LINTAS KAPUAS | SINTANG – Badan pengelola pendapatan daerah (Bapenda) kabupaten sintang terus berupaya meningkatkan pendapatan asli daerah (PAD) kabupaten sintang dari berbagai sektor. Kepala bapenda kabupaten sintang, Selimin mengatakan saat ini rasio pendapatan asli daerah kabupaten sintang masih terbilang rendah dari apbd kabupaten sintang. Namun kondisi itu akan terus ditingkatkan kedepannya dengan berbagai program yang ada.
“Memang rasio pendapatan asli daerah (PAD) kita terhadap anggaran pendapatan dan belanja daerah (APBD) masih di bawah 10 persen. Untuk saat ini bapenda berusaha untuk meningkatkan PAD dengan berbagai cara, misalnya di pajak barang dan jasa tertentu (PBJT) untuk pajak hiburan, pajak restoran dan lain sebagainya,” kata Selimin, Rabu (2/7/2025).
Menurutnya di tahun 2026 mendatang, bapenda kabupaten sintang akan terus memaksimalkan pendapatan asli daerah untuk kabupaten sintang. Salah satunya dengan menaikkan klas tanah yang ada di kabupaten sintang.
“Kita di tahun 2026 nanti akan menaikkan klas tanah, karena selama ini belum pernah di naikkan. Kemudian juga nilai jual objek pajak (NJOP) juga akan ditingkatkan. Karena sampai saat ini di bapenda itu masih ada yang harga tanahnya 350 rupiah permeter dan nanti akan kita sesuaikan di tahun 2026,” ucap selimin.
Selimin menuturkan kenaikan nilai jual objek pajak (NJOP) itu juga akan melihat kemampuan dari masyarakat sebagai wajib pajaknya, apakah memberatkan atau tidak.
“Tingkat kenaikannya juga akan di kaji sedemikian rupa agar tidak memberatkan masyarakat sebagai wajib pajak nantinya. Kami tidak ingin adanya penolakan dari masyarakat ketika kenaikan NJOP itu dilakukan,” ujarnya.

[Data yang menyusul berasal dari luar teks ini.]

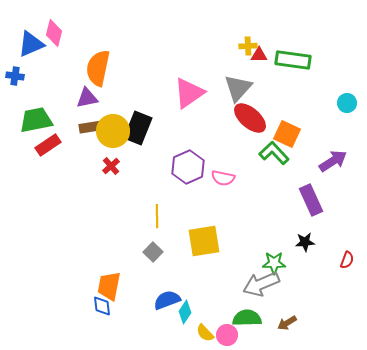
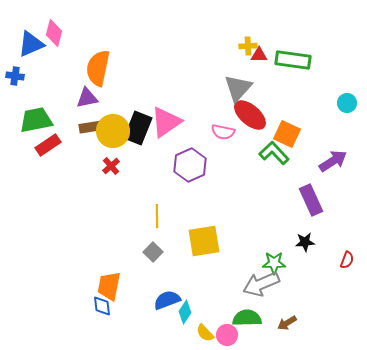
pink triangle: moved 23 px left, 29 px down
red ellipse: moved 3 px up
purple hexagon: moved 2 px right, 2 px up
pink semicircle: moved 46 px up
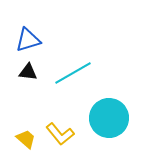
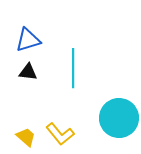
cyan line: moved 5 px up; rotated 60 degrees counterclockwise
cyan circle: moved 10 px right
yellow trapezoid: moved 2 px up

Selimin menjelaskan untuk meningkatkan pendapatan asli daerah kabupaten sintang, pemerintah juga akan melakukan opsen bagi hasil dari pajak kendaraan bermotor dan bea balik nama kendaraan bermotor bersama samsat sintang.
“Untuk jenis pajak lain misalnya opsen kita meningkatkan kerjasama dengan samsat atau bapenda provinsi kalbar. Dengan melakukan razia-razia, karena kita juga mendapatkan opsen langsung dari pembagian hasil pajak kendaraan bermotor maupun bea balik nama kendaraan yang dibayarkan,” jelas selimin.